Como o PlatôBR já havia informado, foi um cuidado para não inflamar ainda mais o ambiente político do país. Uma eventual prisão preventiva de Bolsonaro, expedida monocraticamente por Moraes, poderia gerar reações que, além de tumultuar o país, muito provavelmente atrapalhariam outras etapas da investigação. No caso de Braga Netto e Heleno, dois generais bem relacionados até hoje com a alta cúpula militar, o cálculo envolvia ainda o risco de criar atritos com a caserna.
Houve discordâncias pontuais de um ou outro integrante da equipe encarregada das apurações, mas o entendimento majoritário foi o de que seria melhor reunir tudo e aguardar por um veredicto definitivo do STF, depois de ajuizada a denúncia pela PGR.
As autoridades que trabalham no caso acreditam que, com tudo o que há na investigação e que está agora no relatório final, os indiciados, incluindo Jair Bolsonaro, muito dificilmente escaparão de uma sentença pesada no plenário do STF.
O que dizem os indiciados
No X, antigo Twitter, Jair Bolsonaro falou em “criatividade” da Polícia Federal e que vai aguardar orientação de seus advogados. "Tem que ver o que tem nesse indiciamento da PF. Vou esperar o advogado.
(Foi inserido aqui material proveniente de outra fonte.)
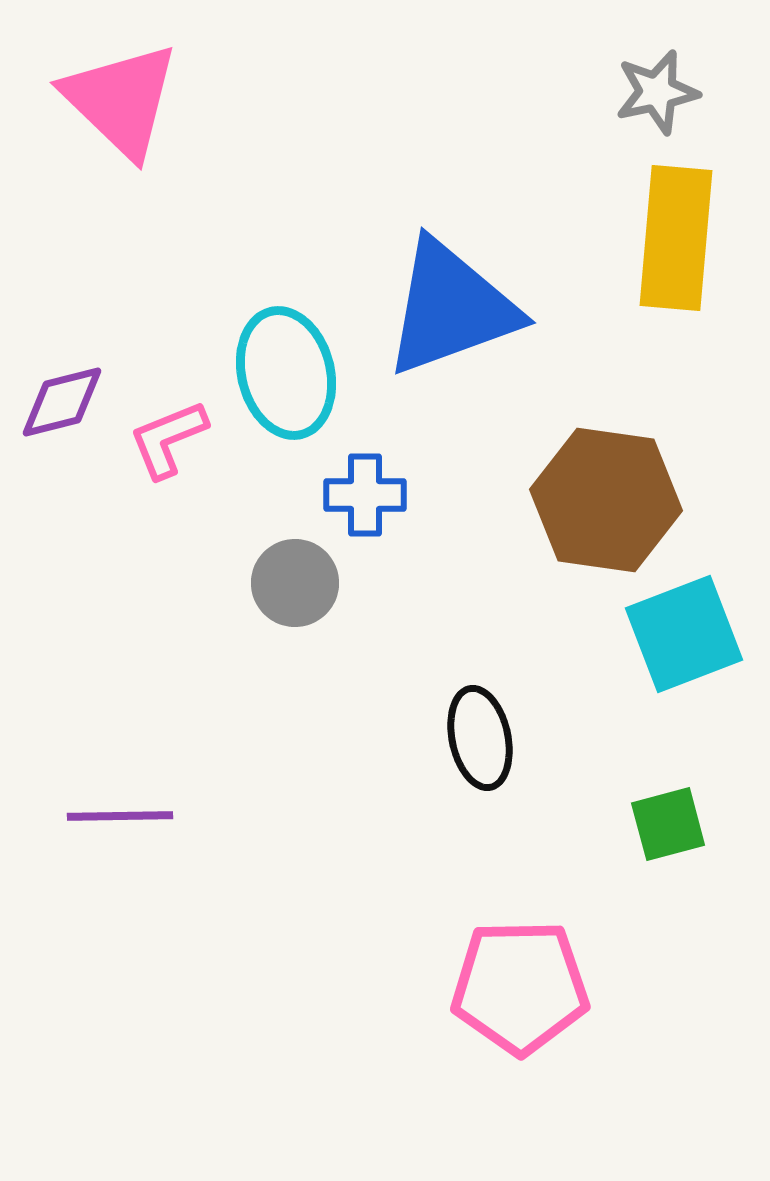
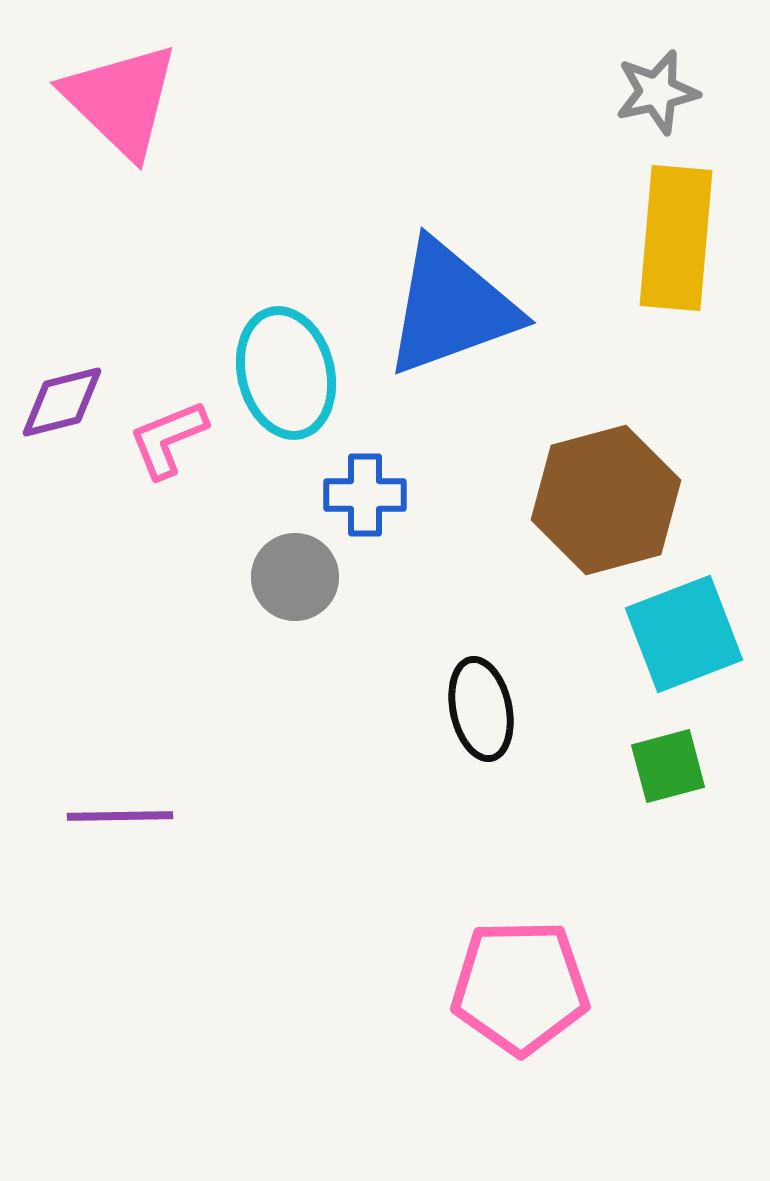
brown hexagon: rotated 23 degrees counterclockwise
gray circle: moved 6 px up
black ellipse: moved 1 px right, 29 px up
green square: moved 58 px up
Isso, obviamente, vai para a Procuradoria-Geral da República. É na PGR que começa a luta. Não posso esperar nada de uma equipe que usa a criatividade para me denunciar", declarou.
Braga Netto repudiou o que considera “a indevida difusão de informações relativas a inquéritos, concedidas em "primeira mão" a determinados veículos de imprensa em detrimento do devido acesso às partes diretamente envolvidas e interessadas”. A defesa ainda disse que vai aguardar ter acesso ao indiciamento para divulgar um posicionamento formal.
No Instagram, o influenciador Paulo Figueiredo ironizou Alexandre de Moraes e afirmou que o relatório é produto da “Gestapo” do ministro, referindo-se à PF. “Devo dizer que me sinto honrado. Entendo este indiciamento como parte de uma campanha de intimidação conduzida pela Gestapo de Alexandre de Moraes, que busca silenciar tanto a mim quanto o trabalho que venho realizando para conscientizar a sociedade e as autoridades americanas sobre a escalada ditatorial em curso no Brasil, que segue cada vez mais alinhado com a China", disse.
Augusto Heleno e Alexandre Ramagem disseram que não vão se manifestar. Anderson Torres e Amauri Feres afirmaram que só irão se pronunciar após terem acesso ao relatório. As defesas de Angelo Martins Denicoli e Cleverson Ney Magalhães declararam que irão se comentar o resultado das investigações apenas no curso do processo. O PlatôBR não teve obteve as manifestações dos demais indiciados – o espaço está aberto.